### WHAT IS BEING ASKED
I'd like the entries reproduced exactly, with all pictures omitted.
————————
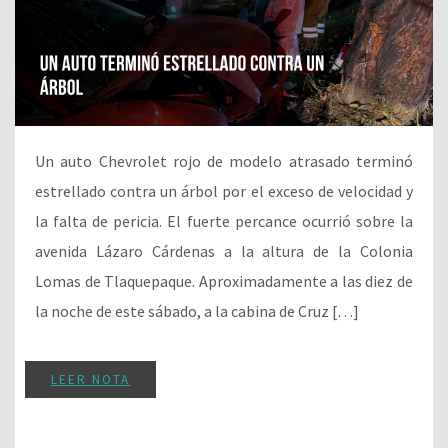
Un auto Chevrolet rojo de modelo atrasado terminó
estrellado contra un árbol por el exceso de velocidad y
la falta de pericia. El fuerte percance ocurrió sobre la
avenida Lázaro Cárdenas a la altura de la Colonia
Lomas de Tlaquepaque. Aproximadamente a las diez de
la noche de este sábado, a la cabina de Cruz […]
LEER NOTA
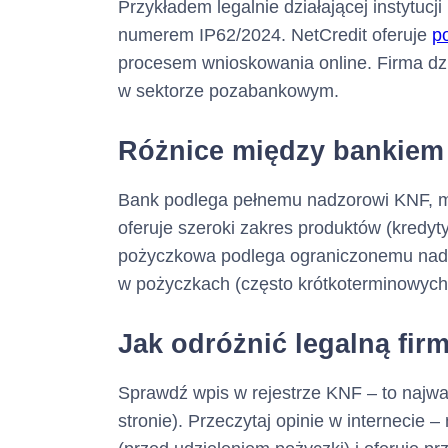
Przykładem legalnie działającej instytuc
numerem IP62/2024. NetCredit oferuje
p
procesem wnioskowania online. Firma dzi
w sektorze pozabankowym.
Różnice między bankiem 
Bank podlega pełnemu nadzorowi KNF, m
oferuje szeroki zakres produktów (kredyty
pożyczkowa podlega ograniczonemu nadzo
w pożyczkach (często krótkoterminowych)
Jak odróżnić legalną fi
Sprawdź wpis w rejestrze KNF – to najważ
stronie). Przeczytaj opinie w internecie –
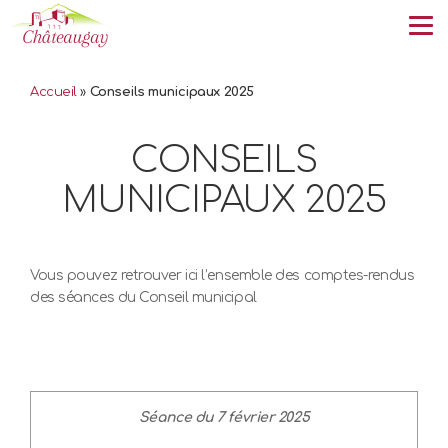
Tog
Accueil
»
Conseils municipaux 2025
CONSEILS
MUNICIPAUX 2025
Vous pouvez retrouver ici l’ensemble des comptes-rendus
des séances du Conseil municipal
Séance du 7 février 2025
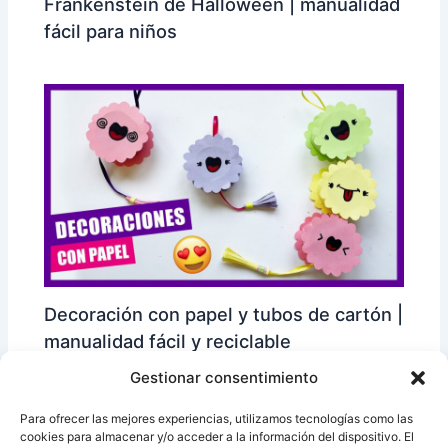
Frankenstein de Halloween | manualidad
fácil para niños
Decoración con papel y tubos de cartón |
manualidad fácil y reciclable
Gestionar consentimiento
Para ofrecer las mejores experiencias, utilizamos tecnologías como las
cookies para almacenar y/o acceder a la información del dispositivo. El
————————
### COMPLETED EXERCISE
Un auto Chevrolet rojo de modelo atrasado terminó
estrellado contra un árbol por el exceso de velocidad y
la falta de pericia. El fuerte percance ocurrió sobre la
avenida Lázaro Cárdenas a la altura de la Colonia
Lomas de Tlaquepaque. Aproximadamente a las diez de
la noche de este sábado, a la cabina de Cruz […]
LEER NOTA
Przykładem legalnie działającej instytuc
numerem IP62/2024. NetCredit oferuje
p
procesem wnioskowania online. Firma dzi
w sektorze pozabankowym.
Różnice między bankiem 
Bank podlega pełnemu nadzorowi KNF, m
oferuje szeroki zakres produktów (kredyty
pożyczkowa podlega ograniczonemu nadzo
w pożyczkach (często krótkoterminowych)
Jak odróżnić legalną fi
Sprawdź wpis w rejestrze KNF – to najważ
stronie). Przeczytaj opinie w internecie –
Tog
Accueil
»
Conseils municipaux 2025
CONSEILS
MUNICIPAUX 2025
Vous pouvez retrouver ici l’ensemble des comptes-rendus
des séances du Conseil municipal
Séance du 7 février 2025
Frankenstein de Halloween | manualidad
fácil para niños
Decoración con papel y tubos de cartón |
manualidad fácil y reciclable
Gestionar consentimiento
Para ofrecer las mejores experiencias, utilizamos tecnologías como las
cookies para almacenar y/o acceder a la información del dispositivo. El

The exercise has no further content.